Part of the scoring in dressage is the score for "Harmony" between that particular horse and rider pairing. It's an understated term, but has a coefficient of at least 2 (which means whatever score the judge gives the combination is multiplied by 2 when calculating the final score.) A horse has to trust the rider to walk into the arena at all, let alone listen to the rider's aids over instinct -- this is why the particular partnership between a specific horse and their specific rider is important and why horses aren't interchangeable. Though CJ/CH could probably sit on any horse and produce amazing results, those results are best on the horses they work with, day after day.
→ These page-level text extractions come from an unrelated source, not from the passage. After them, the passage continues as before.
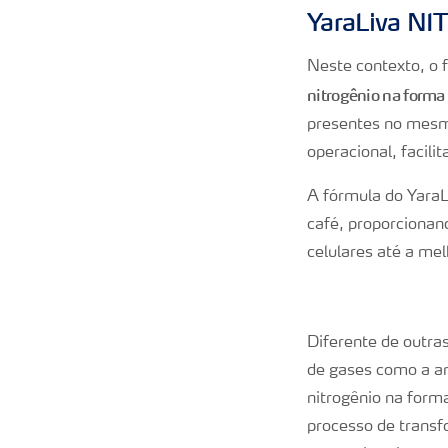
YaraLiva NI
Neste contexto, o 
nitrogênio na forma
presentes no mesmo
operacional, facilit
A fórmula do YaraL
café, proporcionan
celulares até a mel
Diferente de outra
de gases como a am
nitrogênio na forma
processo de transf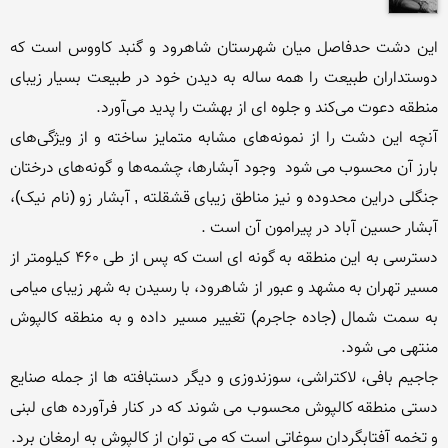
این دشت حدفاصل میان شهرستان شاهرود و گنبد کاووس است که 
دوستداران طبیعت را همه ساله به دیدن خود در طبیعت بسیار زیبای 
آنچه این دشت را از نمونه‌های مشابه متمایز ساخته و از ویژگی‌های 
بارز آن محسوب می شود  وجود آبشارها، چشمه‌ها و گونه‌های درختان 
جنگلی دراین محدوده و نیز مناطق زیبای قشقلته , آبشار زو (نام نیک)، 
دسترسی به این منطقه به گونه ‏ای است که پس از طی 460 کیلومتر از 
مسیر تهران به مشهد و عبور از شاهرود، با رسیدن به شهر زیبای میامی 
به سمت شمال (جاده جاجرم) تغییر مسیر داده و به منطقه کالپوش 
جاجیم‏ بافی، لاک‏تراشی، سوزن‏دوزی و دیگر دست‏بافته ‏ها از جمله صنایع 
دستی منطقه کالپوش محسوب می‏ شوند که در کنار فرآورده‏ های لبنی 
و تخمه آفتابگردان سوغاتی است که می‏ توان از کالپوش به ارمغان برد.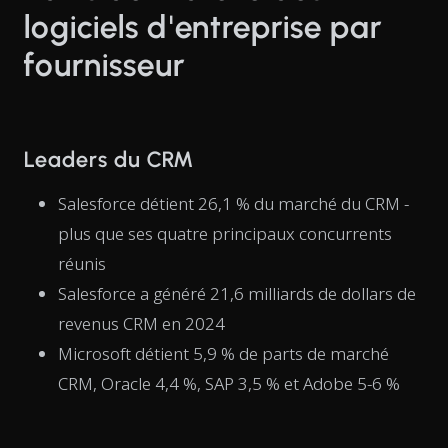
logiciels d'entreprise par
fournisseur
Leaders du CRM
Salesforce détient 26,1 % du marché du CRM -
plus que ses quatre principaux concurrents
réunis
Salesforce a généré 21,6 milliards de dollars de
revenus CRM en 2024
Microsoft détient 5,9 % de parts de marché
CRM, Oracle 4,4 %, SAP 3,5 % et Adobe 5-6 %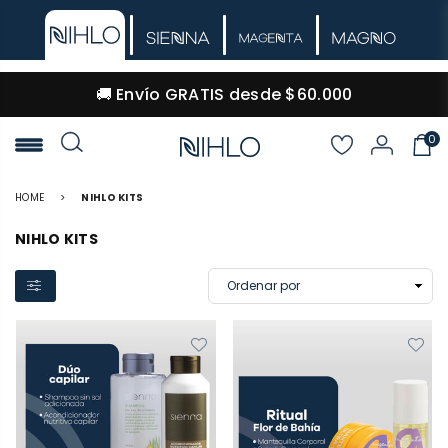
🚚 Envío GRATIS desde $60.000
0
NIHLO
HOME
>
NIHLO KITS
NIHLO KITS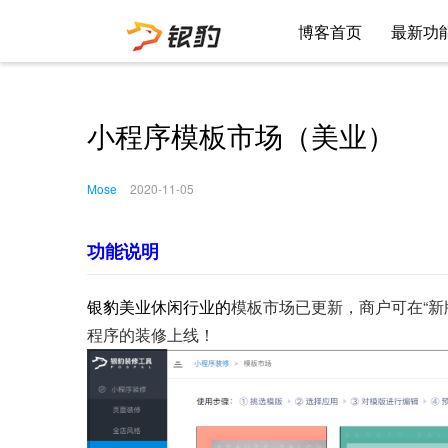
博客首页
最新功
小程序模板市场（美业）
Mose
2020-11-05
功能说明
银豹美业休闲行业的
模板市场已更新，商户可在“新
程序的装修上线！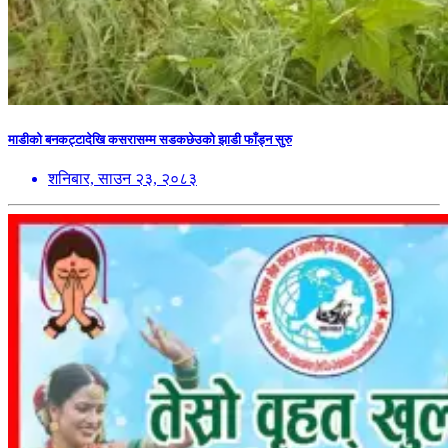
माडीको बनकट्टादेखि कसरासम्म सडकछेउको झाडी फाँड्न सुरु
शनिबार, साउन २३, २०८३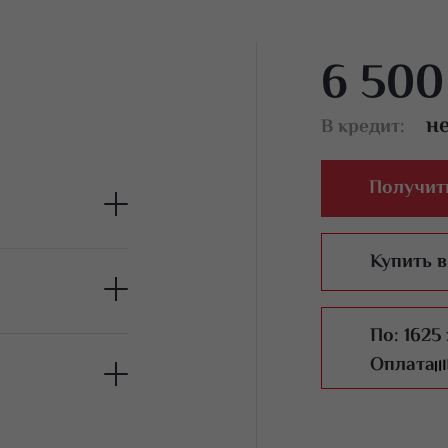
6 500
н
В кредит:
Получит
Купить в
По:
1625
Оплата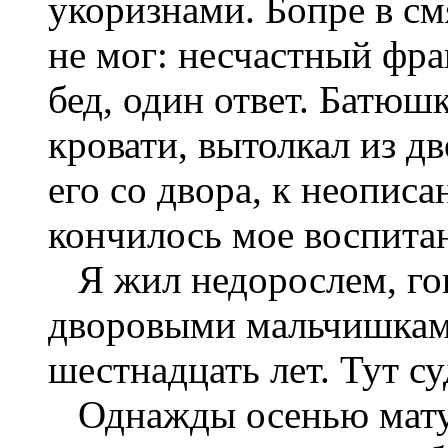
укоризнами. Бопре в см
не мог: несчастный фра
бед, один ответ. Батюшк
кровати, вытолкал из дв
его со двора, к неопис
кончилось мое воспита
Я жил недорослем, гоня
дворовыми мальчишкам
шестнадцать лет. Тут с
Однажды осенью матуш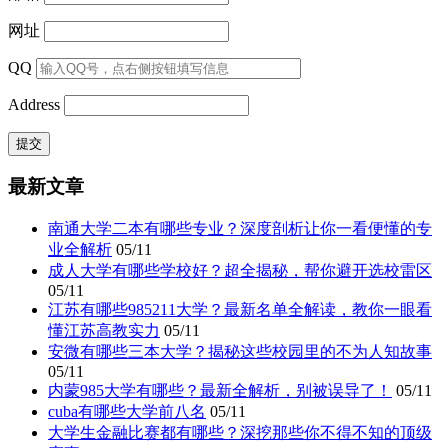
网址
QQ
Address
最新文章
南通大学二本有哪些专业？深度剖析让你一看便懂的专
业全解析
05/11
成人大学有哪些学校好？超全揭秘，帮你避开选校雷区
05/11
江苏有哪些985211大学？最新名单全解读，教你一眼看
懂江苏高教实力
05/11
安微有哪些三本大学？揭秘这些校园里的不为人知故事
05/11
内蒙985大学有哪些？最新全解析，别被误导了！
05/11
cuba有哪些大学前八名
05/11
大学生金融比赛都有哪些？深挖那些你不得不知的顶级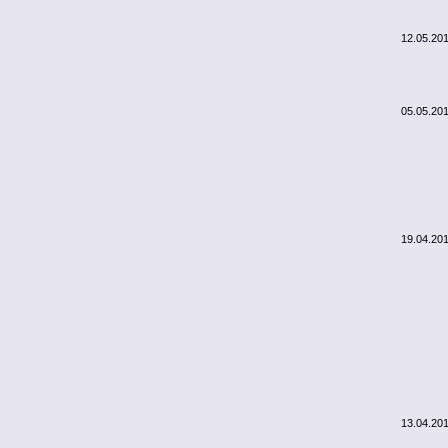
12.05.20
05.05.20
19.04.20
13.04.20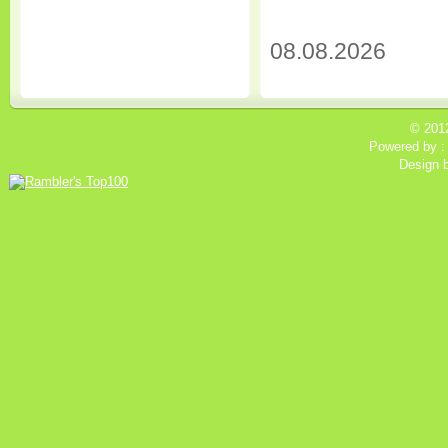
08.08.2026
© 201
Powered by 
Design 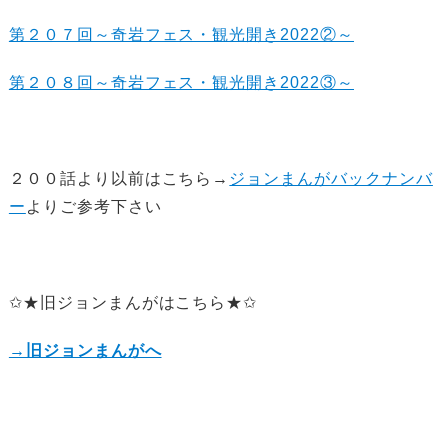
第２０７回～奇岩フェス・観光開き2022②～
第２０８回～奇岩フェス・観光開き2022③～
２００話より以前はこちら→
ジョンまんがバックナンバ
ー
よりご参考下さい
✩★旧ジョンまんがはこちら★✩
→旧ジョンまんがへ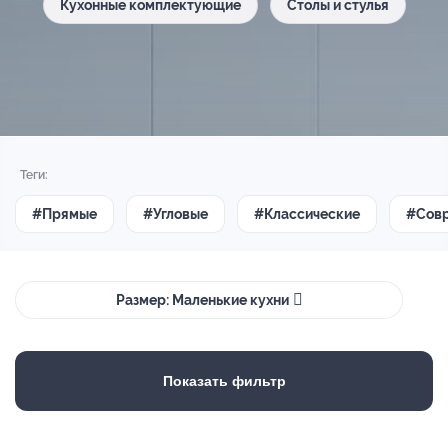
Кухонные комплектующие
Столы и стулья
Теги:
#Прямые
#Угловые
#Классические
#Сов
Размер: Маленькие кухни
Показать фильтр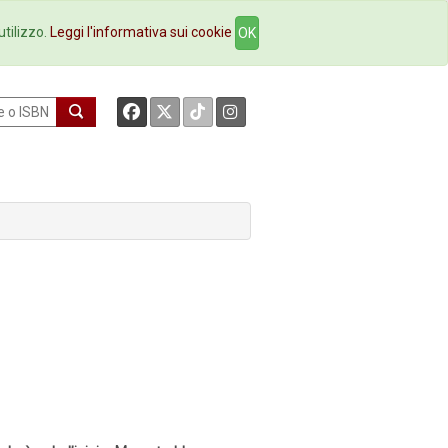
okstore
Contatti
utilizzo.
Leggi l'informativa sui cookie
OK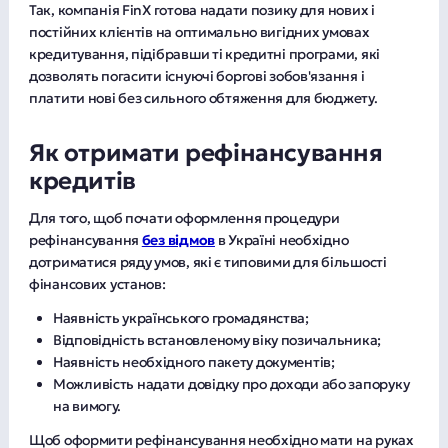
Так, компанія FinX готова надати позику для нових і
постійних клієнтів на оптимально вигідних умовах
кредитування, підібравши ті кредитні програми, які
дозволять погасити існуючі боргові зобов'язання і
платити нові без сильного обтяження для бюджету.
Як отримати рефінансування
кредитів
Для того, щоб почати оформлення процедури
рефінансування
без відмов
в Україні необхідно
дотриматися ряду умов, які є типовими для більшості
фінансових установ:
Наявність українського громадянства;
Відповідність встановленому віку позичальника;
Наявність необхідного пакету документів;
Можливість надати довідку про доходи або запоруку
на вимогу.
Щоб оформити рефінансування необхідно мати на руках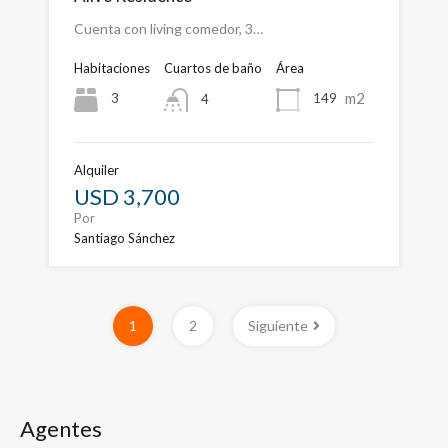
Cuenta con living comedor, 3…
Habitaciones
Cuartos de baño
Área
m2
3
149
4
Alquiler
USD 3,700
Por
Santiago Sánchez
1
2
Siguiente
Agentes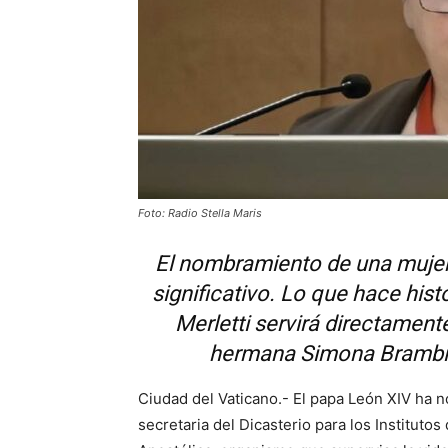
Foto: Radio Stella Maris
El nombramiento de una mujer 
significativo. Lo que hace hi
Merletti servirá directamente
hermana Simona Brambilla
Ciudad del Vaticano.- El papa León XIV ha 
secretaria del Dicasterio para los Institut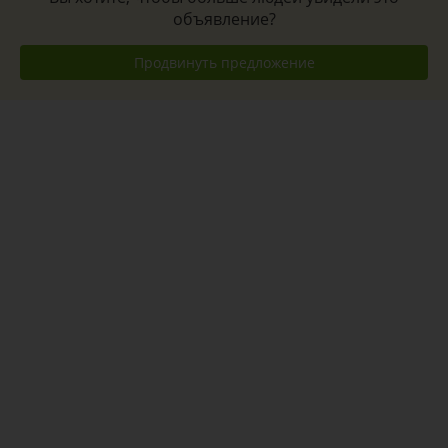
объявление?
Продвинуть предложение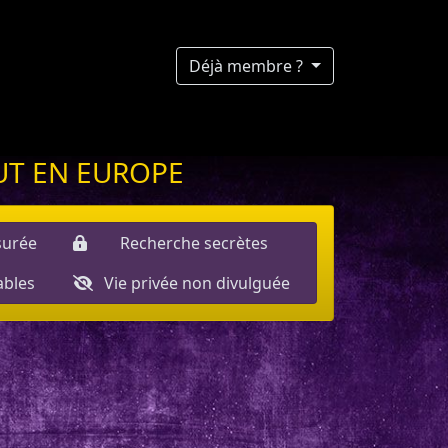
Déjà membre ?
UT EN EUROPE
surée
Recherche secrètes
iables
Vie privée non divulguée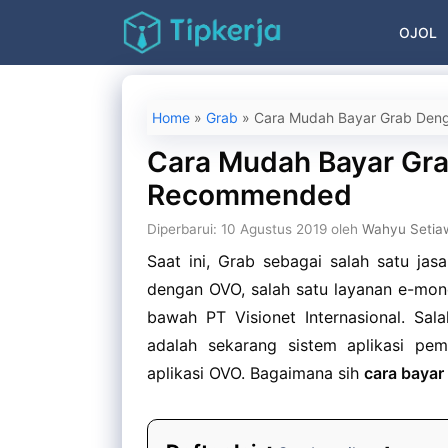
Langsung
OJOL
ke
isi
Home
»
Grab
»
Cara Mudah Bayar Grab De
Cara Mudah Bayar Gr
Recommended
Diperbarui: 10 Agustus 2019
oleh
Wahyu Setia
Saat ini, Grab sebagai salah satu jasa
dengan OVO, salah satu layanan e-mone
bawah PT Visionet Internasional. Sal
adalah sekarang sistem aplikasi pemb
aplikasi OVO. Bagaimana sih
cara baya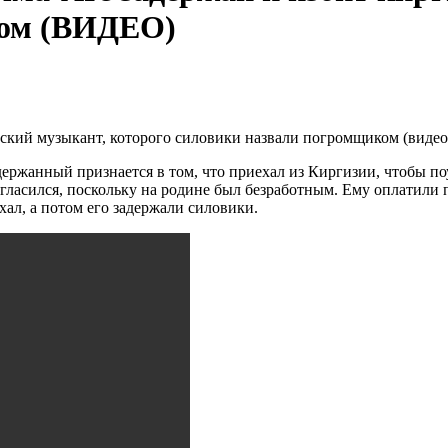
ком (ВИДЕО)
держанный признается в том, что приехал из Киргизии, чтобы по
ласился, поскольку на родине был безработным. Ему оплатили п
хал, а потом его задержали силовики.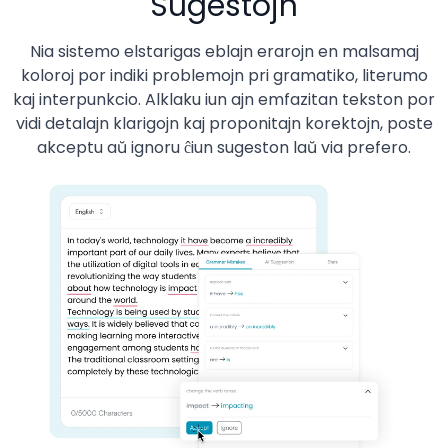
Sugestojn
Nia sistemo elstarigas eblajn erarojn en malsamaj
koloroj por indiki problemojn pri gramatiko, literumo
kaj interpunkcio. Alklaku iun ajn emfazitan tekston por
vidi detalajn klarigojn kaj proponitajn korektojn, poste
akceptu aŭ ignoru ĉiun sugeston laŭ via prefero.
Dressage, from Xenophon onwards, is about creating a movement from the smallest possible rider input. The quieter the "aid", the better. This is why the best riders look like they're sitting still. This is the heart of the sport. Charlotte Dujardin can lift a seatbone and move her outside leg back a fraction and there will be a beautiful canter depart, and that is what is glorious about her partnership with her horses (be it Valegro, or Pumpkin.)
To get to that point, the rider has to know the horse, to feel when they are even in a position to ask for something. It would be no use even asking for a horse to canter if you couldn't feel that their muscles were loose and they were moving with their hind legs properly -- you wouldn't get the result you wanted AND it would annoy the horse.
And to get to THAT point, there is a lot of grunt work. My Apple watch estimates my average heart rate during a ride to be between 160-180. You have to warm up properly both yourself and your horse and be flexible and receptive enough to work on those aids. Sometimes getting a steady warmup with all three gaits in their right place is a challenge! You have to be so receptive to your horse's state of mind and physical preparation, both on the ground and under saddle, to do this even remotely successfully.
As far as the idea this is the sport of the privileged, it's just not. Some people have privilege. We have an impressive array of PSG & GP riders at my yard. Some of them are wealthy. Others are working students, showing and competing the owners' horses for them while the owners come up the levels. That is how I started out, as a broke student shovelling poo & doing yard work for 10 hours per day in exchange for lessons. Many openings for working students exist, across all equestrian disciplines, and it provides learning in return for work.
And as far as thinking you're "too old" to start -- you're not! Go and give it a try!